L’uscita di Elly Schlein di qualche giorno fa sulla patrimoniale è sembrato l’ennesimo autogol che si è fatto la sinistra.
Nelle scorse ore hanno fatto discutere, e non poco, le parole del segretario del PD Elly Schlein. Ospite ad Accordi&Disaccordi ha parlato nuovamente di patrimoniale: “Non deve essere un tabù, stiamo parlando dell’1% della popolazione, forse anche meno, rispetto a un’esigenza che è quella di riuscire a garantire i servizi pubblici”. Tali dichiarazioni hanno subito portato ad un attacco frontale da parte della maggioranza.

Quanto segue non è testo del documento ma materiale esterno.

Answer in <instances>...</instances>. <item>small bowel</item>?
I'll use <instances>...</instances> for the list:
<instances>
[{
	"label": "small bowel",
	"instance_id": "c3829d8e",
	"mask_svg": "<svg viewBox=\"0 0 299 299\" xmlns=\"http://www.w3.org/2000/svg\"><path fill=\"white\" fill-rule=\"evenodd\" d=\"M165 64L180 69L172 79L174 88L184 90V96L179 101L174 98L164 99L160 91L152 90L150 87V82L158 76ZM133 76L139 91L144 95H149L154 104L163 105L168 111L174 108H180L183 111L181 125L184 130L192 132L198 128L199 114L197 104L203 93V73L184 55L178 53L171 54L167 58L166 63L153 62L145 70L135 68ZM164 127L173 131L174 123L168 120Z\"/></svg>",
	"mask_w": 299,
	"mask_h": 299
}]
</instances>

Insomma un rigore a porta vuota che i vari Tajani e Salvini hanno subito calciato mandando la palla in gol. Sono arrivate subito le accuse alla sinistra di voler infilare le mani nel portafoglio degli italiani. Parole di fuoco contro l’opposizione in un’aria già da piena campagna elettorale in vista delle elezioni che si terranno l’anno prossimo.
Anche il Movimento 5 Stelle si defila
L’uscita della Schlein è parsa così a vuoto, da spingere anche gli alleati come il Movimento 5 Stelle, a prendere in un certo senso le distanze da tutto ciò. Vittoria Baldino, deputata del M5S, ad esempio, ha subito dichiarato che nel programma di cui stanno discutendo a sinistra non c’è traccia di una legge patrimoniale.

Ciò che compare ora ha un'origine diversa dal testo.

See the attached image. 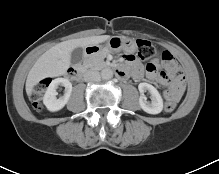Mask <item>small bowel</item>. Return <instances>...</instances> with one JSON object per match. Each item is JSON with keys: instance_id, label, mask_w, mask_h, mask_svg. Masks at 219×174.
<instances>
[{"instance_id": "1", "label": "small bowel", "mask_w": 219, "mask_h": 174, "mask_svg": "<svg viewBox=\"0 0 219 174\" xmlns=\"http://www.w3.org/2000/svg\"><path fill=\"white\" fill-rule=\"evenodd\" d=\"M124 62H126L127 70L130 71L135 78H141L142 68L133 54L126 55ZM149 66H151V70L147 67V75L150 80L170 85V89H166L163 92V99L166 102L180 103L183 100L185 79L173 55L169 51H165L162 55L161 64L158 61H154L149 64ZM160 67H163L168 72V78L158 74L157 71Z\"/></svg>"}]
</instances>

Sul tema specifico in passato si era espresso anche Giuseppe Conte con toni abbastanza tiepidi. Sta di fatto che le parole della leader del PD sembrano davvero un autogol clamoroso. In un momento particolare come questo, in cui la pressione fiscale è a livelli altissimi e la crisi economica rischia di schiacciare tantissime famiglie italiane.
Parlare di patrimoniale è quanto di più sbagliato si possa fare a livello comunicativo. Anche perché il messaggio che viene fuori non è “tassiamo i ricchi per dare ai poveri”, ma è “tassiamo gli italiani”. Non è la prima volta che la sinistra si boicotta da sola con uscite del genere. Naturalmente tutti i governi che sono passati in Italia hanno messo delle tasse, ma annunciarle in campagna elettorale non è mai una buona idea. Naturalmente l’Italia ha bisogno di raccogliere risorse per fa funzionare tutta la giostra, ma ci sono svariati sistemi per farlo. Pensiamo solo ai recenti riscontri del POS collegato alle casse che ha portato ad un extra-gettito fiscale di circa 1 miliardo di euro. Si possono fare svariate cose, ma partire subito con l’annunciare una nuova tassa, per quanto circoscritta a persone facoltose, non è una cosa che comunicativamente parlando funzioni molto. Manca ancora un anno alle prossime elezioni e ne vedremo sicuramente delle belle.